After all, alongside Delaney in that initial intake at LaTrobe University back in the mid-1960s had been an economics student named Garry Weaven, who by the Bicentennial was the assistant secretary of the ACTU. Following the Australian Industrial Relations Commission’s go-ahead for single employers and unions to agree on superannuation payments in lieu of cash wage rises, Weaven had by then already convinced many big players in the building, metal and transport industries to sign on. In those early ‘cottage industry’ days of super, funds did not need to employ many people directly. So it was not that unusual for MTAA to start performing secretarial duties for the super fund which the members of the Association had created. It was helped by Ken Cruise, the former company secretary of Fortis Australia, whose business here had its origins as the insurance division of Victoria’s Automobile Chamber of Commerce.

For the first few years, Cruise maintained all MTAA Super’s secretariat records in his garage at Forster in NSW. Fortis at the time was operating both as the administrator and investment manager for MTAA Super. But by 1996, MTAA Super had crept above $400 million under management and it was time to get serious. Access Economics was appointed as asset consultant, separate mandates were awarded with external managers, and Paul Watson was engaged as a specialist superannuation officer – but crucially, he was employed by MTAA Ltd, rather than MTAA Super’s trustee company. In a January 2010 letter to the directors of MTAA Ltd, Delaney recapped why an association with “two central tasks” – policy production on behalf of the motor trades, and conduct/management of the internal affairs of MTAA Super – was in everyone’s best interests. “It has operated those tasks in a detailed, integrated way relying upon and enjoying the synergies arising from common personnel, services and equipment for both tasks which are similar in that both are essentially secretarial services to two like boards.”

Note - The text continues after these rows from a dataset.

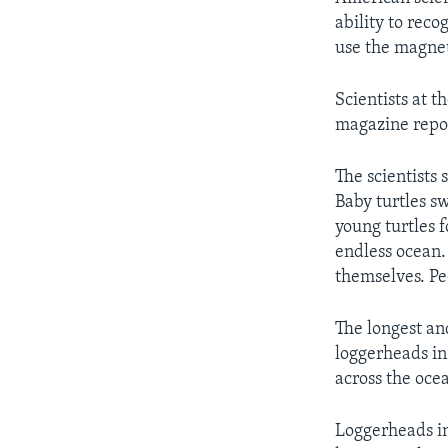
ability to reco
use the magnet
Scientists at t
magazine repor
The scientists 
Baby turtles sw
young turtles 
endless ocean.
themselves. Pe
The longest an
loggerheads in
across the oce
Loggerheads in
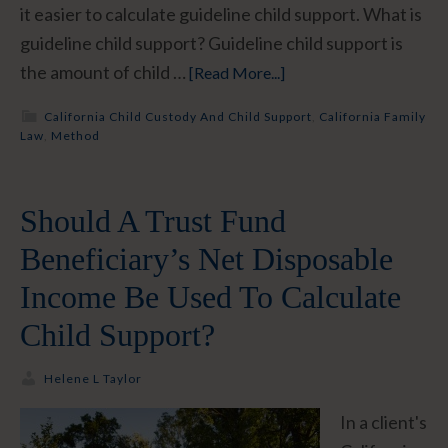
it easier to calculate guideline child support. What is
guideline child support? Guideline child support is
the amount of child …
[Read More...]
California Child Custody And Child Support
,
California Family
Law
,
Method
Should A Trust Fund
Beneficiary’s Net Disposable
Income Be Used To Calculate
Child Support?
Helene L Taylor
In a client's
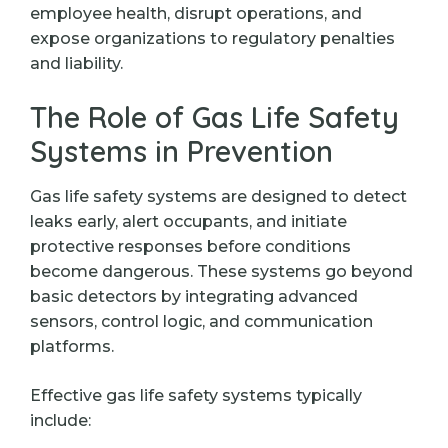
employee health, disrupt operations, and
expose organizations to regulatory penalties
and liability.
The Role of Gas Life Safety
Systems in Prevention
Gas life safety systems are designed to detect
leaks early, alert occupants, and initiate
protective responses before conditions
become dangerous. These systems go beyond
basic detectors by integrating advanced
sensors, control logic, and communication
platforms.
Effective gas life safety systems typically
include:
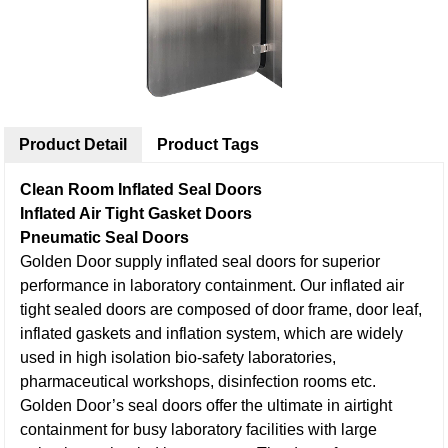
Product Detail
Product Tags
Clean Room Inflated Seal Doors
Inflated Air Tight Gasket Doors
Pneumatic Seal Doors
Golden Door supply inflated seal doors for superior
performance in laboratory containment. Our inflated air
tight sealed doors are composed of door frame, door leaf,
inflated gaskets and inflation system, which are widely
used in high isolation bio-safety laboratories,
pharmaceutical workshops, disinfection rooms etc.
Golden Door’s seal doors offer the ultimate in airtight
containment for busy laboratory facilities with large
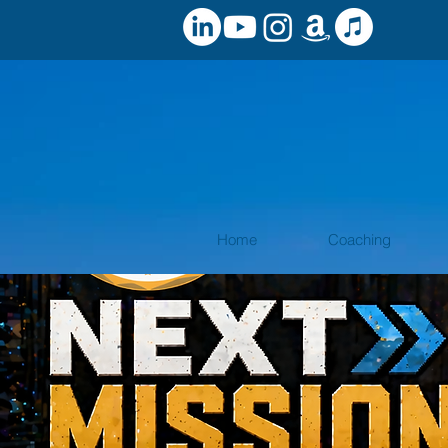
Home
Coaching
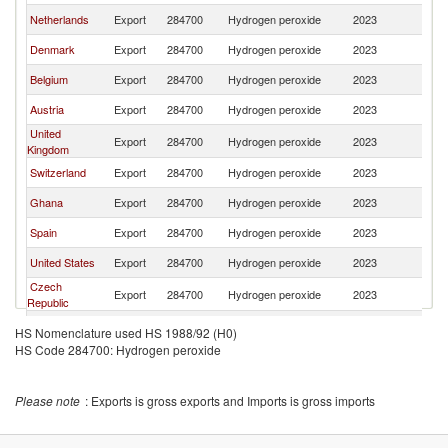
Netherlands
Export
284700
Hydrogen peroxide
2023
S
Denmark
Export
284700
Hydrogen peroxide
2023
S
Belgium
Export
284700
Hydrogen peroxide
2023
S
Austria
Export
284700
Hydrogen peroxide
2023
S
United
Export
284700
Hydrogen peroxide
2023
S
Kingdom
Switzerland
Export
284700
Hydrogen peroxide
2023
S
Ghana
Export
284700
Hydrogen peroxide
2023
S
Spain
Export
284700
Hydrogen peroxide
2023
S
United States
Export
284700
Hydrogen peroxide
2023
S
Czech
Export
284700
Hydrogen peroxide
2023
S
Republic
Portugal
Export
284700
Hydrogen peroxide
2023
S
HS Nomenclature used HS 1988/92 (H0)
HS Code 284700: Hydrogen peroxide
Please note
: Exports is gross exports and Imports is gross imports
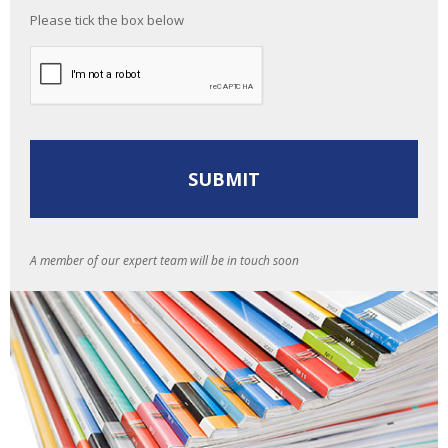
Please tick the box below
A member of our expert team will be in touch soon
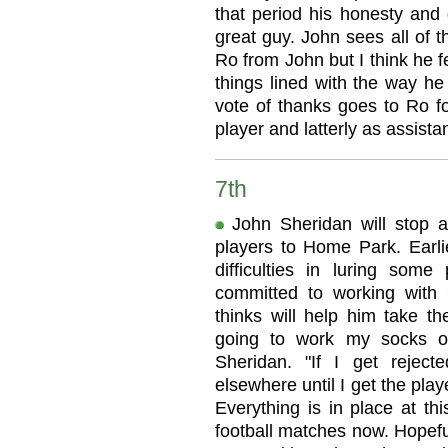
that period his honesty and 
great guy. John sees all of th
Ro from John but I think he 
things lined with the way he
vote of thanks goes to Ro f
player and latterly as assist
7th
John Sheridan will stop at
players to Home Park. Earli
difficulties in luring some
committed to working with
thinks will help him take th
going to work my socks of
Sheridan. "If I get rejecte
elsewhere until I get the playe
Everything is in place at thi
football matches now. Hopefull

For the next 10 years after 1996, MTAA Ltd would continue to hire new staff and accommodate them, including the 14 business development managers who worked for the super fund and were based throughout the capital cities. The fund’s auditor until two years ago, PricewaterhouseCoopers, would provide an annual estimate of the salary costs of those working for the fund, plus the associated costs of providing the secretariat. MTAA Super’s trustee would then write a cheque to MTAA Ltd for that amount. By the mid-1990s, Delaney was firmly part of the Canberra establishment – for a time he’d even owned the iconic Lobby Restaurant, set among the rose gardens of Old Parliament House. His local contacts were used to MTAA Super’s great advantage when the Government began selling off its buildings in the late 1990s. The fund ended up with the RG Casey Building a street over from MTAA House, leased longterm by the Department of Foreign Affairs & Trade, and the AGSO Building in Symonston, both for bargain prices.